I am used to webscrape with R but when it comes to webscrape password protected sites I face difficulties. My goal is to simulate an internet browser and read-in my conversations in the logged-in session page. In the following site it is pretty easy to register and create an account. The idea of the page is that user can find online flats and apply for them.
I am not looking for Rselenium solutions :)
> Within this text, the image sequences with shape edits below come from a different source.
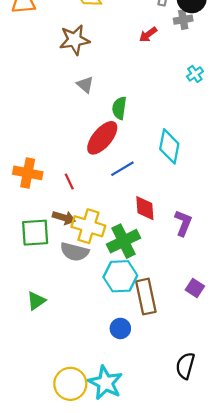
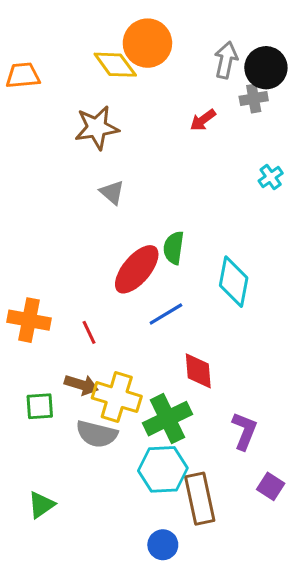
green semicircle: (119, 108) -> (174, 248), moved
purple L-shape: (183, 223) -> (244, 431), moved
green square: (35, 233) -> (40, 406), size x0.7

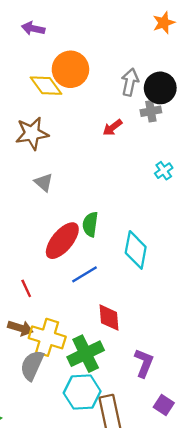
gray semicircle: (97, 434) -> (32, 365), turned 100

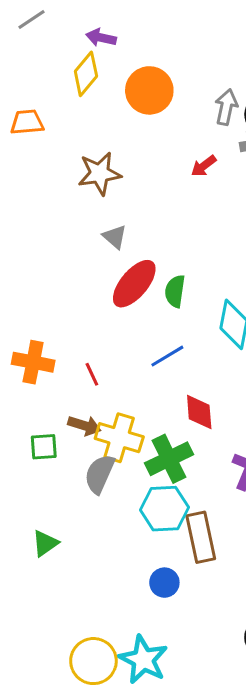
yellow diamond: (46, 86) -> (86, 74), moved, turned 76
red ellipse: (62, 241) -> (134, 284), moved

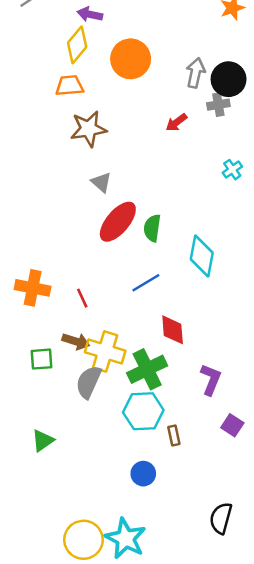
orange trapezoid: (27, 122) -> (69, 86), moved
brown rectangle: (201, 537) -> (174, 435), size x0.5

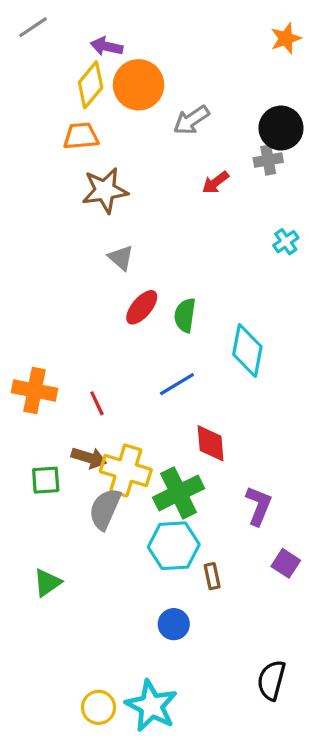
orange circle: (131, 59) -> (139, 85), moved
gray arrow: (195, 73) -> (191, 120), moved, turned -136
red ellipse: (118, 222) -> (142, 307), size x0.7
yellow circle: (83, 540) -> (99, 707), size x0.7

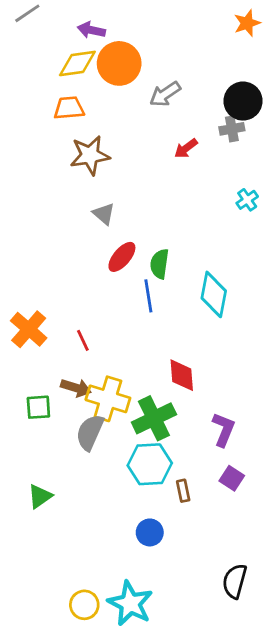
yellow diamond: (91, 85) -> (77, 63), turned 42
blue line: (177, 384) -> (148, 296), moved, turned -68
orange cross: (35, 391) -> (29, 329), turned 30
purple square: (286, 563) -> (232, 478), moved

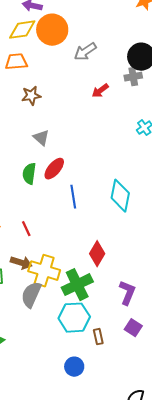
brown star: (90, 155) -> (31, 96), size x0.7
green semicircle: (159, 264) -> (29, 174), moved
red diamond: (182, 375) -> (97, 254), turned 35

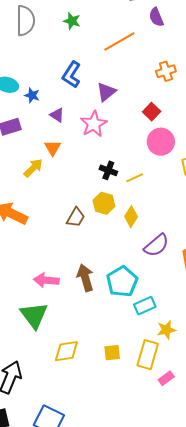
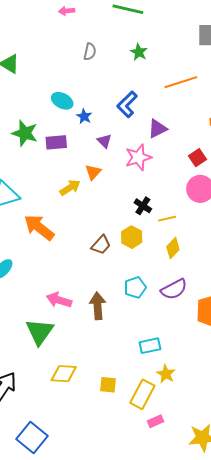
gray semicircle: (25, 21) -> (90, 52), moved, size x0.6
yellow diamond: (131, 217) -> (173, 248), moved
cyan pentagon: (122, 282) -> (135, 287), moved, size x0.7
yellow star: (166, 330) -> (166, 374), turned 30

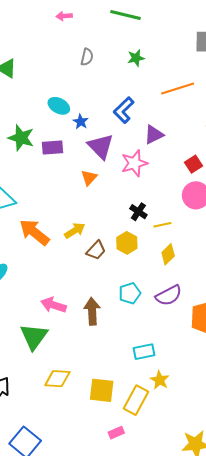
green star: (139, 52) -> (136, 58), turned 30
purple triangle: (104, 141) -> (101, 146), size x1.8
yellow arrow: (70, 188) -> (75, 231), moved
yellow square: (108, 385) -> (102, 390), size x1.5
pink rectangle: (156, 421) -> (116, 433), moved

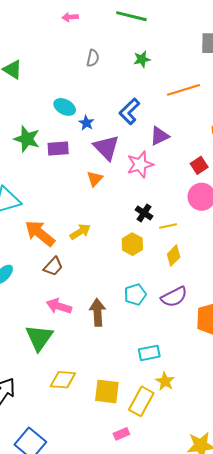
brown trapezoid: (96, 250) -> (53, 267), moved

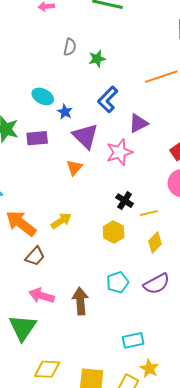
green star: (142, 59) -> (97, 59), moved

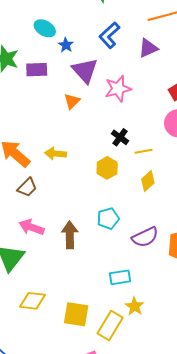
purple triangle: (138, 123) -> (148, 48), moved
yellow arrow: (61, 221) -> (56, 154), turned -145
purple semicircle: (157, 284) -> (145, 237), moved

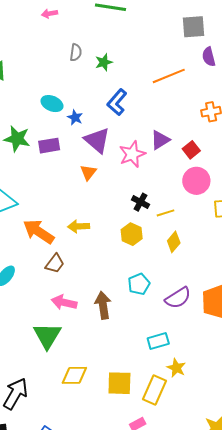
purple triangle: (148, 48) -> (160, 140), moved

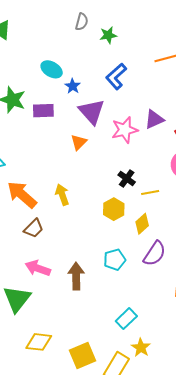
yellow arrow: (79, 226) -> (62, 195), turned 65
yellow diamond: (174, 242) -> (142, 224), moved
purple semicircle: (178, 298) -> (155, 254), moved, turned -32
cyan rectangle: (158, 341) -> (126, 319), turned -35
yellow square: (119, 383) -> (82, 355), turned -32

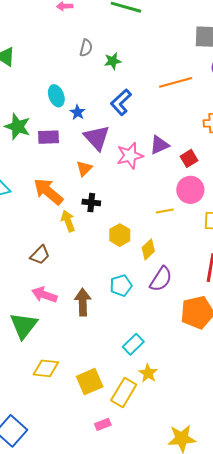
cyan ellipse: (52, 69) -> (56, 96), turned 40
black cross: (127, 179) -> (91, 203), moved, turned -30
yellow line: (150, 193) -> (165, 211), moved
orange arrow: (22, 195) -> (48, 192), moved

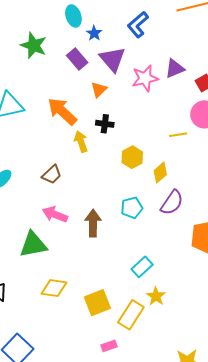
purple rectangle: (48, 137) -> (77, 59), moved, turned 50
green triangle: (24, 326) -> (33, 245), turned 40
wg_site="https://www.wg-gesucht.de"
credentials_id <- list(login_email_username = wg_id,
login_password = wg_pw )
I found 2 ways of entering:
Type A - submit a form
wg_req_form <- request(wg_site) %>% #base url
req_url_path_append("/nachrichten.html")%>% #path
req_body_form(login_email_username=wg_id,
login_password=wg_pw) #submit credentials
wg_form_resp <- wg_req_form %>%
req_perform() %>%
resp_body_html()
wg_form_resp %>%
html_nodes("#main_column > div.row.my40 > div > div > div > div") %>%
html_text() %>%
gsub(" ","",.) %>%
gsub("\n"," ",.)
- The log in did not work. I wonder if I am missing another field to push (POST)
Type B - find the json file to extract session token and apply it together with the credentials
wg_session_token <- read_html("https://www.wg-gesucht.de") %>%
html_nodes(xpath="/html/body/script[21]") %>%
html_attr("src") %>%
sub("^/ajax/api/Smp/js/Session.min.tjb", "", .) %>%
sub(".js$", "", .)
request(wg_site) %>%
req_url_path_append("/nachrichten.html")%>% #path
req_body_json(list(credentials_id))%>%req_perform() #credentials & resp check
#req_url_query(login_token = wg_session_token)
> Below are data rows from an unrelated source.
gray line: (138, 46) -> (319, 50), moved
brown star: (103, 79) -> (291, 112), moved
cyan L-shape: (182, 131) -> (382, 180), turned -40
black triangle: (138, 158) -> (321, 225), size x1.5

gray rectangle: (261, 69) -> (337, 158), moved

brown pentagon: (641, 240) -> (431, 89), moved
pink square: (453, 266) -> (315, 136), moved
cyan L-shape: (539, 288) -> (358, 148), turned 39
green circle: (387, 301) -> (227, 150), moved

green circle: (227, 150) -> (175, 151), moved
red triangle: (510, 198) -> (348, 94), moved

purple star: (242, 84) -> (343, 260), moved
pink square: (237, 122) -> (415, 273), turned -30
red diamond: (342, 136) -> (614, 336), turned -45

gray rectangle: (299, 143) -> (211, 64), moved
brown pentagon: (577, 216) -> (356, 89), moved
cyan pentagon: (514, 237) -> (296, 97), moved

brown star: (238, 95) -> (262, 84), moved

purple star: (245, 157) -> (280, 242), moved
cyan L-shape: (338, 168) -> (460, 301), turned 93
I wonder if this last token should be placed right after the Json approach or somwhere else. Besides there are several token that could be relevant when accessing in my account: When I was refreshing the site by logging in and out I found another token related link that could help.
https://www.wg-gesucht.de/ajax/sessions.php?action=login
I believe there are different types of token - like one for the session token & another one for the login.
So my question are:
How to perform generally when webscraping password protected page?
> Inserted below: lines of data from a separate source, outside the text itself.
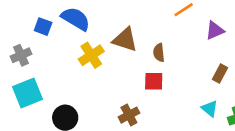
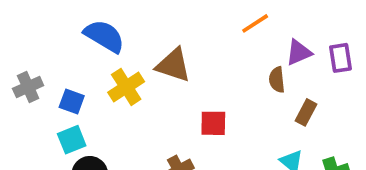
blue square: (43, 27) -> (72, 102), moved
brown semicircle: (159, 53) -> (277, 80), moved
cyan square: (27, 93) -> (72, 140), moved, size x0.7

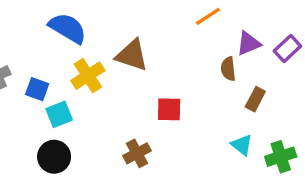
purple rectangle: (340, 58) -> (287, 48), turned 56
cyan square: (72, 140) -> (59, 114), moved

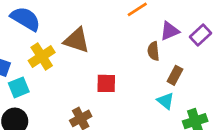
cyan triangle: (242, 145) -> (166, 101), moved

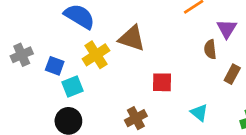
purple triangle: (170, 31) -> (227, 29), turned -35
cyan triangle: (166, 101) -> (199, 113), moved

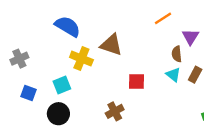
yellow cross: (96, 55) -> (81, 59), turned -35
blue square: (55, 66) -> (29, 93), moved
cyan triangle: (199, 113) -> (173, 75), moved

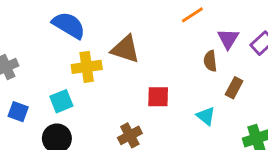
yellow cross: (81, 59) -> (87, 67), turned -30
cyan triangle: (173, 75) -> (206, 116), moved

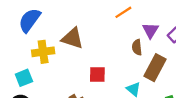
blue semicircle: (69, 25) -> (30, 20), turned -85
brown rectangle: (234, 88) -> (155, 68), size x1.6

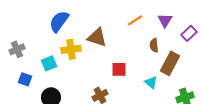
orange line: (123, 12) -> (135, 20), moved
purple triangle: (150, 30) -> (165, 20), moved
cyan square: (24, 78) -> (49, 63), moved

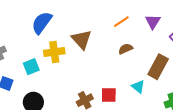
brown triangle: (97, 37) -> (82, 39), turned 30
brown semicircle: (154, 45) -> (126, 49), moved, turned 72
red square: (119, 69) -> (109, 95), moved

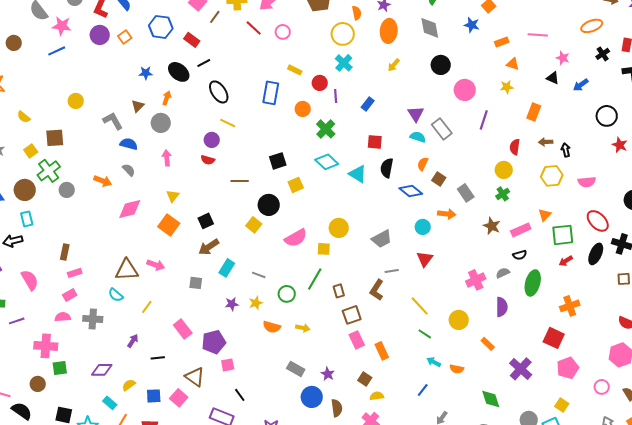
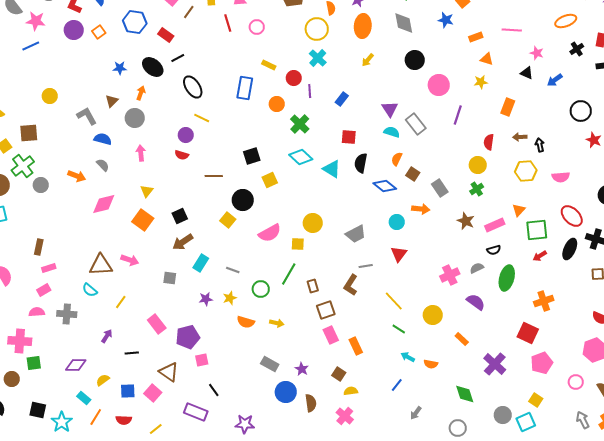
red line: (254, 28) -> (228, 23), turned 30
purple semicircle: (502, 307) -> (476, 302), turned -54

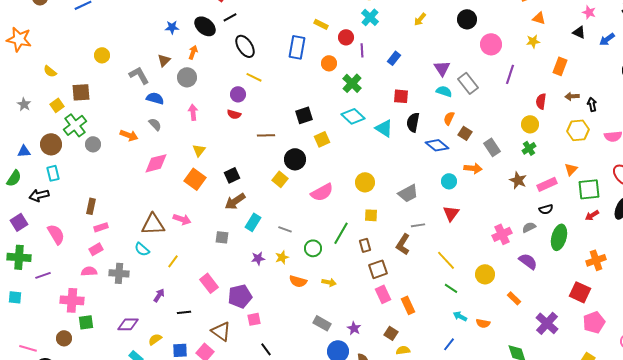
yellow square: (298, 244) -> (371, 215), moved

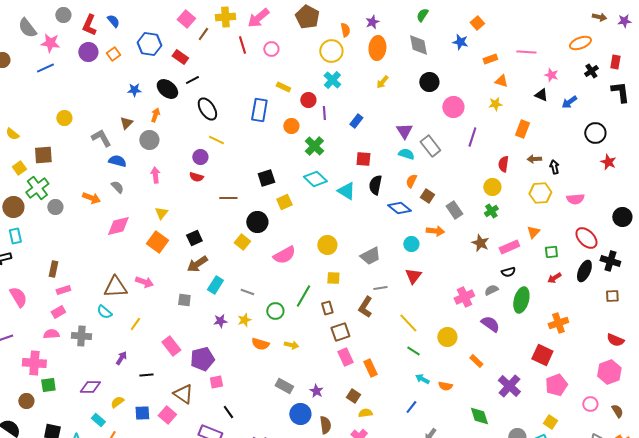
green square: (589, 189) -> (551, 252), size x0.6

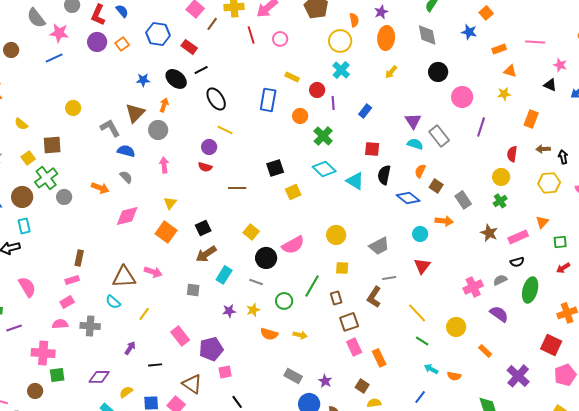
brown triangle: (126, 123) -> (135, 113), size x1.5
black circle: (257, 222) -> (266, 258), moved
brown rectangle: (53, 269) -> (79, 258), moved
I rely on the schema: open a html_session->draw cookies and token-> post credentials via form o rendering json file -> GET (retrieve data according to data format)
How to submit this form in this example? Are submitting forms better than find api endpoints to json file?
How to log in with the json variant ? How is it possible to authenticate via json when inserting credentials and apply correctly right token? I guess it the answer to this is bound to find the right js on api endpoint
Thank you very much and any help is more than welcome!